Representing Samira in her case is Caroline Underhill, equal pay practice lead at Thompsons Solicitors and Claire Darwin, a barrister specialising in employment and discrimination law at Matrix Chambers.
Samira is supported by her many friends and colleagues throughout the BBC. Other colleagues across the wider broadcasting and media industry have offered Samira their support and solidarity in her stand for equal pay, including Sandi Toksvig, Alan Rusbridger, Andrew Copson, Baroness Sayeeda Warsi and the Right Reverend Nicholas Baines.
Baroness Sayeeda Warsi said:
"I was shocked and surprised to find out Samira was paid so much less for Newswatch than Points of View. She is a hugely significant representation of modern Britain, with decades of experience and I think many people see her as a real star. On Sunday Morning Live on BBC1 I really appreciated the way she corralled her panellists on often heated ethical debates, challenging Muslim campaigners as well as Tommy Robinson about his attitude to Islam."
Alan Rusbridger, former editor of the Guardian, hailed her journalistic flair:
"I regard her as one of the BBC’s stars. I’m proud that her talent was first spotted by The Guardian. I first became aware of her when she worked as a presenter and reporter at Channel 4 News from 2000-2011. She was very much a high profile face of the show.

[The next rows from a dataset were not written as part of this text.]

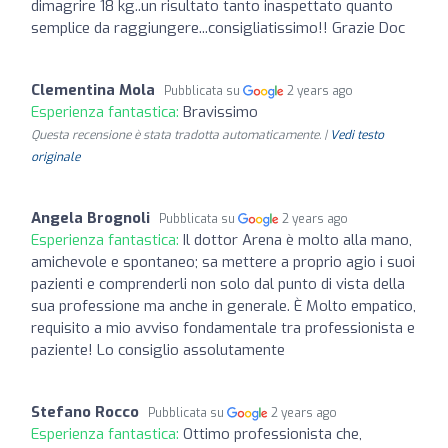
dimagrire 18 kg..un risultato tanto inaspettato quanto
semplice da raggiungere...consigliatissimo!! Grazie Doc
Clementina Mola
Pubblicata su
2 years ago
Esperienza fantastica:
Bravissimo
Questa recensione è stata tradotta automaticamente. |
Vedi testo
originale
Angela Brognoli
Pubblicata su
2 years ago
Esperienza fantastica:
Il dottor Arena è molto alla mano,
amichevole e spontaneo; sa mettere a proprio agio i suoi
pazienti e comprenderli non solo dal punto di vista della
sua professione ma anche in generale. È Molto empatico,
requisito a mio avviso fondamentale tra professionista e
paziente! Lo consiglio assolutamente
Stefano Rocco
Pubblicata su
2 years ago
Esperienza fantastica:
Ottimo professionista che,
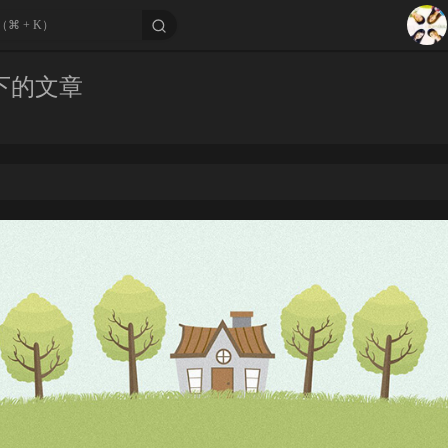
1
2
 下的文章
Aga
3
4
5
6
7
8
9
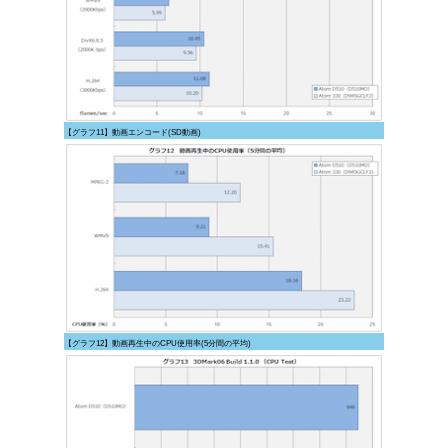
【グラフ11】動画エンコード(SD動画)
【グラフ12】動画再生中のCPU使用率(5分間の平均)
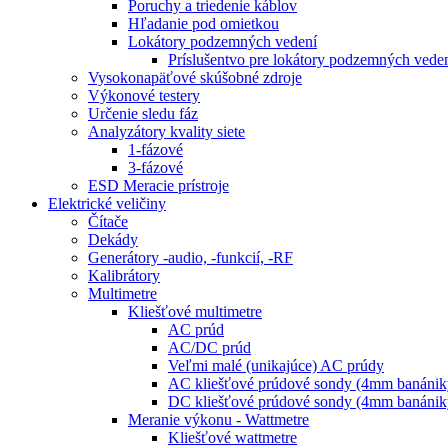
Poruchy a triedenie káblov
Hľadanie pod omietkou
Lokátory podzemných vedení
Príslušentvo pre lokátory podzemných vede
Vysokonapäťové skúšobné zdroje
Výkonové testery
Určenie sledu fáz
Analyzátory kvality siete
1-fázové
3-fázové
ESD Meracie prístroje
Elektrické veličiny
Čítače
Dekády
Generátory -audio, -funkcií, -RF
Kalibrátory
Multimetre
Kliešťové multimetre
AC prúd
AC/DC prúd
Veľmi malé (unikajúce) AC prúdy
AC kliešťové prúdové sondy (4mm banánik
DC kliešťové prúdové sondy (4mm banánik
Meranie výkonu - Wattmetre
Kliešťové wattmetre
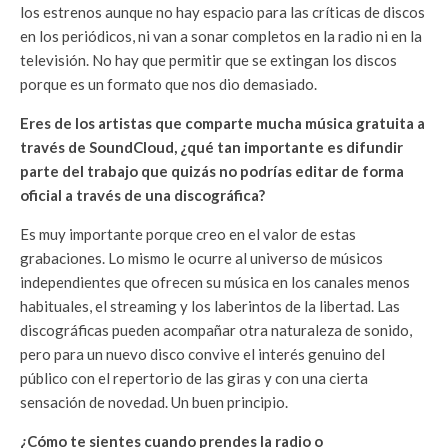
los estrenos aunque no hay espacio para las críticas de discos
en los periódicos, ni van a sonar completos en la radio ni en la
televisión. No hay que permitir que se extingan los discos
porque es un formato que nos dio demasiado.
Eres de los artistas que comparte mucha música gratuita a
través de SoundCloud, ¿qué tan importante es difundir
parte del trabajo que quizás no podrías editar de forma
oficial a través de una discográfica?
Es muy importante porque creo en el valor de estas
grabaciones. Lo mismo le ocurre al universo de músicos
independientes que ofrecen su música en los canales menos
habituales, el streaming y los laberintos de la libertad. Las
discográficas pueden acompañar otra naturaleza de sonido,
pero para un nuevo disco convive el interés genuino del
público con el repertorio de las giras y con una cierta
sensación de novedad. Un buen principio.
¿Cómo te sientes cuando prendes la radio o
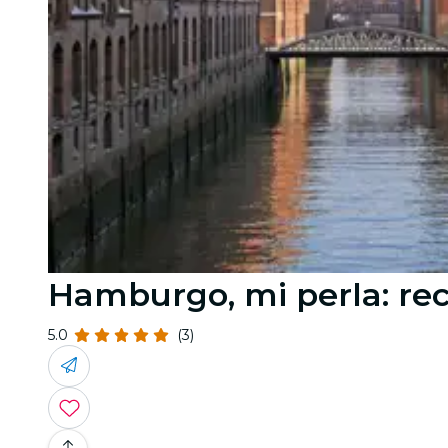
Hamburgo, mi perla: rec
5.0
(3)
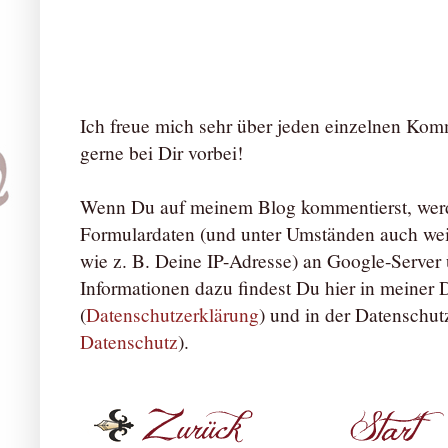
Ich freue mich sehr über jeden einzelnen Ko
gerne bei Dir vorbei!
Wenn Du auf meinem Blog kommentierst, werd
Formulardaten (und unter Umständen auch we
wie z. B. Deine IP-Adresse) an Google-Server ü
Informationen dazu findest Du hier in meiner
(
Datenschutzerklärung
) und in der Datenschut
Datenschutz
).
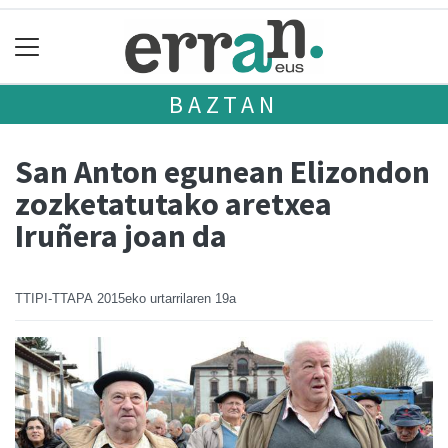
BAZTAN
San Anton egunean Elizondon
zozketatutako aretxea
Iruñera joan da
TTIPI-TTAPA
2015eko urtarrilaren 19a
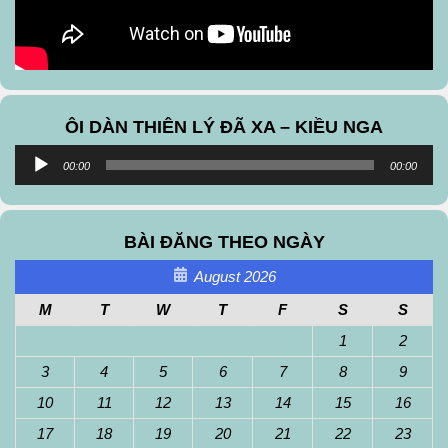
ÔI DÀN THIÊN LÝ ĐÃ XA – KIỀU NGA
Audio
00:00
00:00
Player
BÀI ĐĂNG THEO NGÀY
August 2026
M
T
W
T
F
S
S
1
2
3
4
5
6
7
8
9
10
11
12
13
14
15
16
17
18
19
20
21
22
23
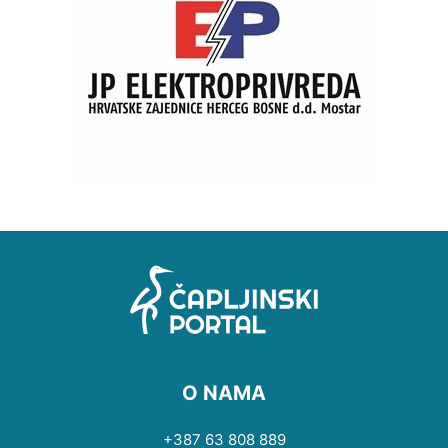
O NAMA
+387 63 808 889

I’m surprised her profile has not always been better recognised by her own employer, the BBC. On television and radio Samira’s presence is authoritative, firm but fair and with a good sense of humour. Whether on the News Quiz, interviewing stars on Front Row or grilling BBC editors on Newswatch."
Sandi Toksvig, broadcaster and founder of the Women’s Equality Party, paid tribute to Samira’s contribution on The News Quiz:
"In 2012 I was the host of Radio 4’s The News Quiz. We were looking to expand our team of guests and wanted savvy people with wit, erudition and a good knowledge of the news. Samira was the perfect fit. She always got a great cheer from the audience when I announced her and anecdotally I can tell you that she was much loved by the regular fans. She was sharp, to the point and never less than a delight to work with."

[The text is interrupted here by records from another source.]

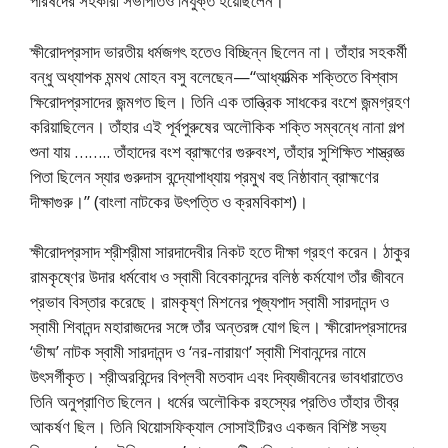
পরিষদের সহকারী সভাপতিও নিযুক্ত হয়েছিলেন।
ক্ষীরোদপ্রসাদ ভারতীয় ধর্মজগৎ হতেও বিচ্ছিন্ন ছিলেন না। তাঁহার সহকর্মী
বন্ধু অধ্যাপক মন্মথ মোহন বসু বলেছেন—“আধ্যাত্মিক শক্তিতে বিশ্বাস
ক্ষিরোদপ্রসাদের জন্মগত ছিল। তিনি এক তান্ত্রিক সাধকের বংশে জন্মগ্রহণ
করিয়াছিলেন। তাঁহার এই পূর্বপুরুষের অলৌকিক শক্তি সম্বন্ধে নানা গল্প
শুনা যায় …….. তাঁহাদের বংশ ব্রাহ্মণের গুরুবংশ, তাঁহার সুশিক্ষিত শাস্ত্রজ্ঞ
পিতা ছিলেন স্যার গুরুদাস বন্দ্যোপাধ্যায় প্রমুখ বহু নিষ্ঠাবান্ ব্রাহ্মণের
দীক্ষাগুরু।” (বাংলা নাটকের উৎপত্তি ও ক্রমবিকাশ)।
ক্ষীরোদপ্রসাদ শ্রীশ্রীমা সারদাদেবীর নিকট হতে দীক্ষা গ্রহণ করেন। ঠাকুর
রামকৃষ্ণের উদার ধর্মবোধ ও স্বামী বিবেকানন্দের বলিষ্ঠ কর্মযোগ তাঁর জীবনে
প্রভাব বিস্তার করেছে। রামকৃষ্ণ মিশনের পূজ্যপাদ স্বামী সারদানন্দ ও
স্বামী শিবানন্দ মহারাজদের সঙ্গে তাঁর অন্তরঙ্গ যোগ ছিল। ক্ষীরোদপ্রসাদের
‘ভীষ্ম’ নাটক স্বামী সারদানন্দ ও ‘নর-নারায়ণ’ স্বামী শিবানন্দের নামে
উৎসর্গীকৃত। শ্রীঅরবিন্দের বিপ্লবী মতবাদ এবং দিব্যজীবনের ভাবধারাতেও
তিনি অনুপ্রাণিত ছিলেন। ধর্মের অলৌকিক রহস্যের প্রতিও তাঁহার তীব্র
আকর্ষণ ছিল। তিনি থিয়োসফিক্যাল সোসাইটিরও একজন বিশিষ্ট সভ্য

Andrew Copson, chief executive of Humanists UK, said:
"Samira has a rare talent to cut to the chase and expose the real issues at the heart of a matter. She does this through relentless questioning and engagement rather than seeking to grandstand as some other interviewers do."
The Rt Revd Nicholas Baines, Bishop of Leeds, has praised Samira's work:
"Her persistent and consistent pressing of BBC bosses in relation to two high-profile and contentious matters, Jimmy Savile and Cliff Richard, were for me excellent examples of how power should be held to public account. When Samira took over Sunday Morning Live she brought a new energy and directness that seemed to me to sharpen up the proceedings considerably. Her presence on screen (and on radio) added an ambition and incisiveness that were clearly rooted in her character, professionalism and knowledge of the media."
The case opens on Monday 28 October with witnesses expected to be appearing from Tuesday 29 October.